____ Exercise data

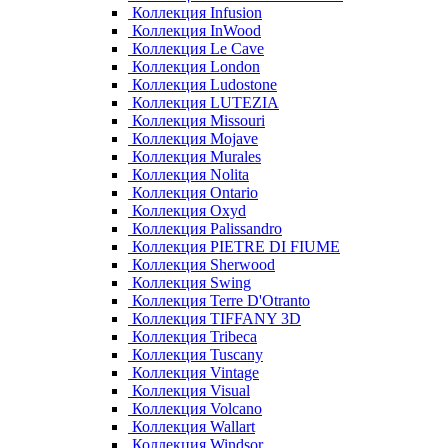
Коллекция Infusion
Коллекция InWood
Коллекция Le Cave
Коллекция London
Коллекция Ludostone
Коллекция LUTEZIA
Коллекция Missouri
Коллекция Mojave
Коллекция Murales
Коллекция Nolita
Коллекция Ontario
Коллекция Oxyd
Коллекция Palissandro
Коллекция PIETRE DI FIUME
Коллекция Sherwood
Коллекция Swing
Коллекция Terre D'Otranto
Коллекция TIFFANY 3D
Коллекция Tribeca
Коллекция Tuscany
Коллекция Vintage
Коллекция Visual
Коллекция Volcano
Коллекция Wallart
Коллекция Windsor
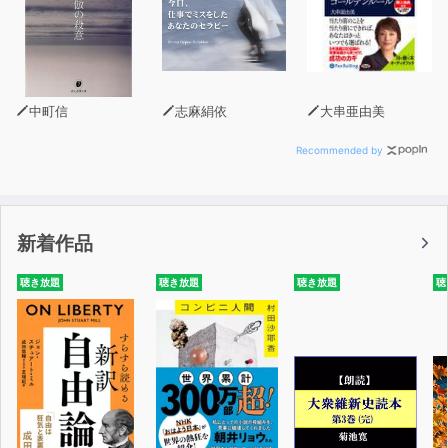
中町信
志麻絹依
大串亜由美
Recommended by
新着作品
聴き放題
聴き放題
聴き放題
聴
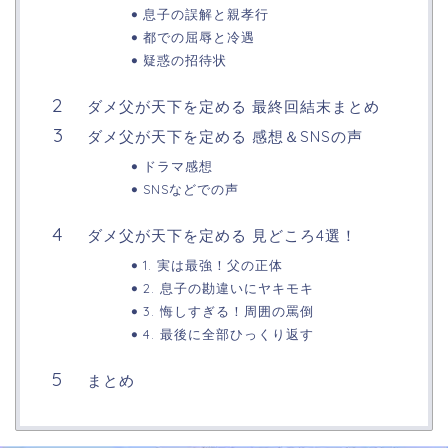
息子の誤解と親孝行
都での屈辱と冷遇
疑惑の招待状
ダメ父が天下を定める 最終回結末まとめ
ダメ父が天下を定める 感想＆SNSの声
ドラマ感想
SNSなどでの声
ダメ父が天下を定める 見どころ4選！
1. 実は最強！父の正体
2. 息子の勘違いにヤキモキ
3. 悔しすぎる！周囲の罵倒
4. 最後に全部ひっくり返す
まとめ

________
____ Exercise data

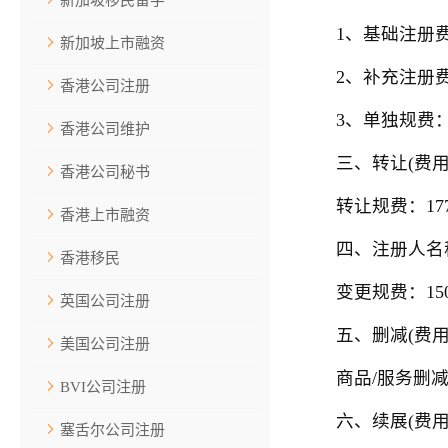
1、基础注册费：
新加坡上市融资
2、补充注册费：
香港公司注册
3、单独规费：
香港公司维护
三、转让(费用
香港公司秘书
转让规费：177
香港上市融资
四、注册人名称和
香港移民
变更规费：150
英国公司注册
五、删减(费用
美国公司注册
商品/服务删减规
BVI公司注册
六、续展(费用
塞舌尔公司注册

________
____ Exercise data

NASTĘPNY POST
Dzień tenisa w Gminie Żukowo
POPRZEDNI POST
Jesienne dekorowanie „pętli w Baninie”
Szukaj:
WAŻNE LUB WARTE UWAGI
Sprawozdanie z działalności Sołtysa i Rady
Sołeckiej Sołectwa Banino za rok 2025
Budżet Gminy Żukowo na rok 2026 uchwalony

________

* The task
Look through the material above. Transcribe exactly the lines between the ones with "Коллекция Vintage" and "ダメ父が天下を定める 見どころ4選！", inclusive, and keep pictures out.

* Exercise response
Коллекция Vintage
Коллекция Visual
Коллекция Volcano
Коллекция Wallart
Коллекция Windsor
中町信
志麻絹依
大串亜由美
Recommended by
新着作品
聴き放題
聴き放題
聴き放題
聴
息子の誤解と親孝行
都での屈辱と冷遇
疑惑の招待状
ダメ父が天下を定める 最終回結末まとめ
ダメ父が天下を定める 感想＆SNSの声
ドラマ感想
SNSなどでの声
ダメ父が天下を定める 見どころ4選！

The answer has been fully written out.